Yedioth Ahronoth, Hamiye'nin ‘parlak askeri kariyere sahip biri’ olarak bilindiğini ve komutan Mustafa Bedreddin'in öldürülmesinin ardından Hizbullah'ın askeri kolunun komutasını üstlendiğini kaydetti.

Hamiye, hakkında bilgi verenlere 7 milyon dolara kadar ödül veren ABD Dışişleri Bakanlığı'nın Rewards for Justice (Adalet İçin Ödül) programının duyurulmasıyla yeniden gündeme gelene kadar ilgi odağı olmaktan uzak kaldı.

görsel

Hamiye, Hizbullah'ın Lübnan toprakları dışındaki operasyonlarını yürütmekten sorumlu olan dış operasyon birimi Birim 910'un komutanıdır.

Ciddi hasar

Yerel bir televizyon kanalı tarafından yayınlanan görüntülerde en az bir binanın çöktüğü ve birkaç binanın da ağır hasar gördüğü görülüyor.

Reuters'a konuşan görgü tanıkları, patlamaların Beyrut'u sabaha karşı 04:00 sularında sarstığını bildirdi. Güvenlik kaynakları saldırıda en az dört bombanın ateşlendiğini söyledi.

Bu, İsrail'in son günlerde Beyrut'un merkezindeki bir bölgeyi hedef alan dördüncü hava saldırısı olurken, İsrail saldırılarının çoğunu Hizbullah'ın kalesi olan Beyrut'un güney banliyölerine düzenledi. Geçtiğimiz pazar günü Ras en-Nebe mahallesine düzenlenen bir İsrail hava saldırısında Hizbullah'ın medya ilişkileri sorumlusu öldürülmüştü.

İsrail, Gazze Şeridi'ndeki savaş nedeniyle sınır ötesi çatışmaların patlak vermesinden neredeyse bir yıl sonra eylül ayında Hizbullah'a karşı büyük bir saldırı başlatarak Lübnan'ın büyük bir bölümünü hava saldırılarıyla vurdu ve güneye kara birlikleri gönderdi.

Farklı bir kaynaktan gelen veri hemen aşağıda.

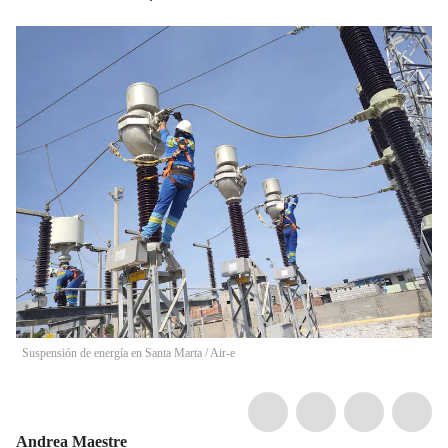
Suspensión de energía en Santa Marta / Air-e
Andrea Maestre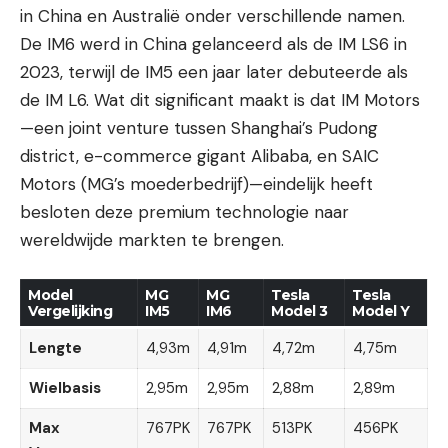
in China en Australië onder verschillende namen.
De IM6 werd in China gelanceerd als de IM LS6 in
2023, terwijl de IM5 een jaar later debuteerde als
de IM L6. Wat dit significant maakt is dat IM Motors
—een joint venture tussen Shanghai’s Pudong
district, e-commerce gigant Alibaba, en SAIC
Motors (MG’s moederbedrijf)—eindelijk heeft
besloten deze premium technologie naar
wereldwijde markten te brengen.
Model
MG
MG
Tesla
Tesla
Vergelijking
IM5
IM6
Model 3
Model Y
Lengte
4,93m
4,91m
4,72m
4,75m
Wielbasis
2,95m
2,95m
2,88m
2,89m
Max
767PK
767PK
513PK
456PK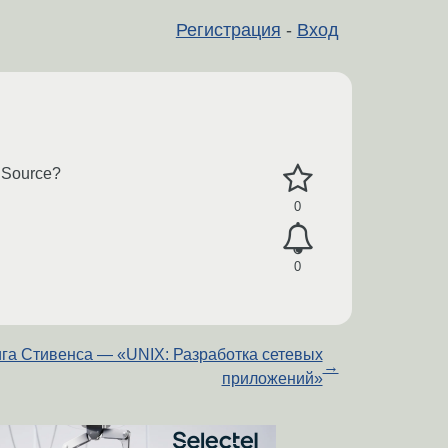
Регистрация
-
Вход
 Source?
0
0
га Стивенса — «UNIX: Разработка сетевых
→
приложений»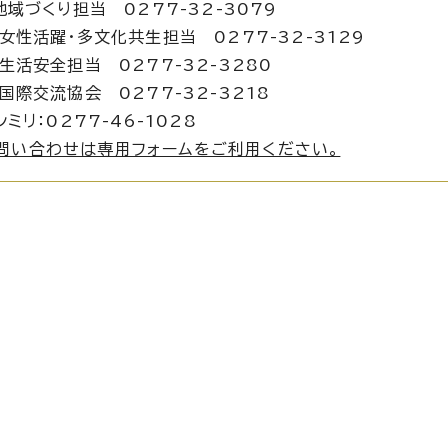
地域づくり担当 0277-32-3079
躍・多文化共生担当 0277-32-3129
全担当 0277-32-3280
流協会 0277-32-3218
ミリ：0277-46-1028
問い合わせは専用フォームをご利用ください。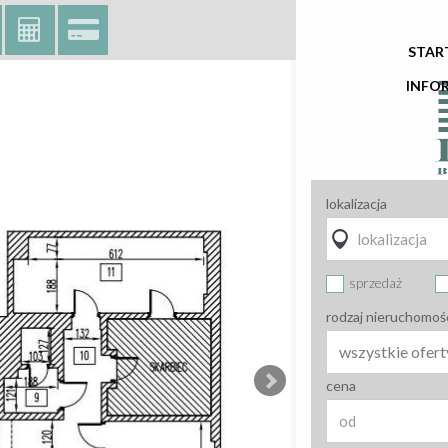
STAR
INFO
lokalizacja
sprzedaż
rodzaj nieruchomoś
wszystkie ofert
cena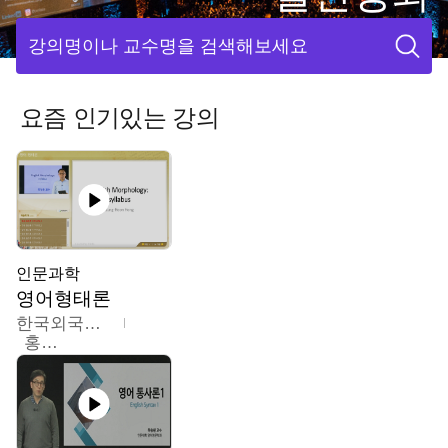
강의명이나 교수명을 검색해보세요
요즘 인기있는 강의
인문과학
영어형태론
한국외국어대학교
홍성훈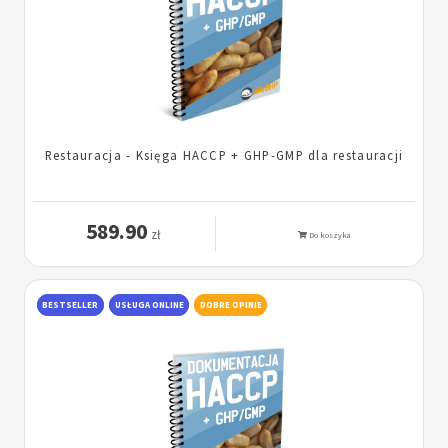
Restauracja - Księga HACCP + GHP-GMP dla restauracji
589.90
zł
Do koszyka
BESTSELLER
USŁUGA ONLINE
DOBRE OPINIE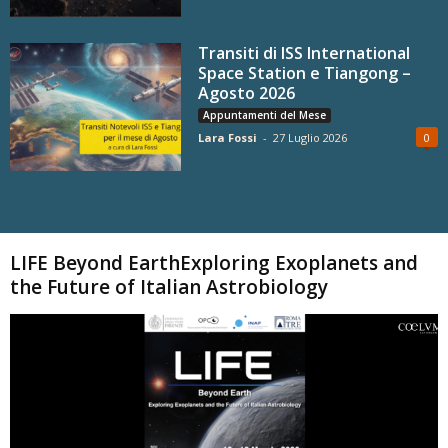
Transiti di ISS International
Space Station e Tiangong –
Agosto 2026
Appuntamenti del Mese
Lara Fossi
-
27 Luglio 2026
0
Carica altri
LIFE Beyond EarthExploring Exoplanets and
the Future of Italian Astrobiology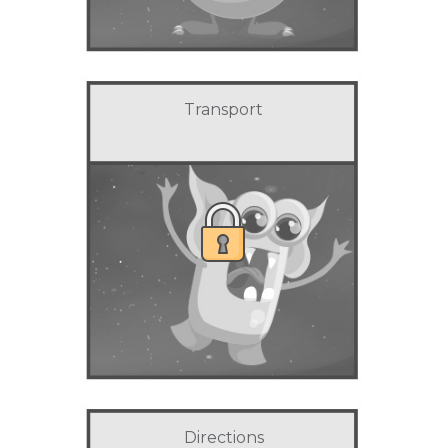
Transport
Directions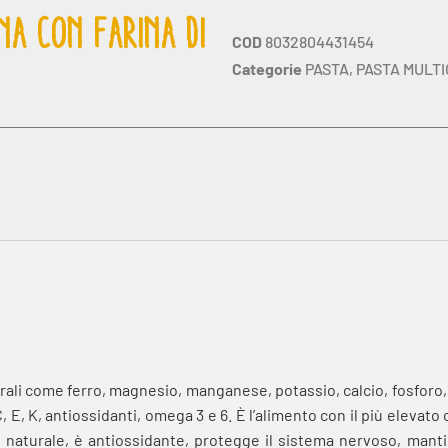
INA CON FARINA DI
COD
8032804431454
Categorie
PASTA
,
PASTA MULT
erali come ferro, magnesio, manganese, potassio, calcio, fosforo, z
, E, K, antiossidanti, omega 3 e 6. È l’alimento con il più elevato
naturale, è antiossidante, protegge il sistema nervoso, mantien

Arama kurtarma görevlileri ve bölge sakinleri, Beyrut'ta İsrail saldırısının gerçekleştiği yerde enkaz altında kalanları arıyor. (AP)Arama kurtarma görevlileri ve bölge sakinleri, Beyrut'ta İsrail saldırısının gerçekleştiği yerde enkaz altında kalanları arıyor. (AP)

İsrail ile Hizbullah arasındaki çatışmalar, Hizbullah'ın 7 Ekim 2023 tarihinde İsrail'in güneyine saldırı düzenleyen Hamas ile dayanışma amacıyla ateş açmasının ardından patlak verdi.

ABD'nin Lübnan Özel Temsilcisi Amos Hochstein ateşkes anlaşmasına varmak amacıyla geçtiğimiz hafta Lübnan ve İsrail'i ziyaret etti. Hochstein, Başbakan Binyamin Netanyahu ve Savunma Bakanı Yisrael Katz ile görüşmek üzere İsrail'e gitmeden önce salı ve çarşamba günleri Beyrut'ta yaptığı görüşmelerin ardından ‘ilerlemeden’ söz etti.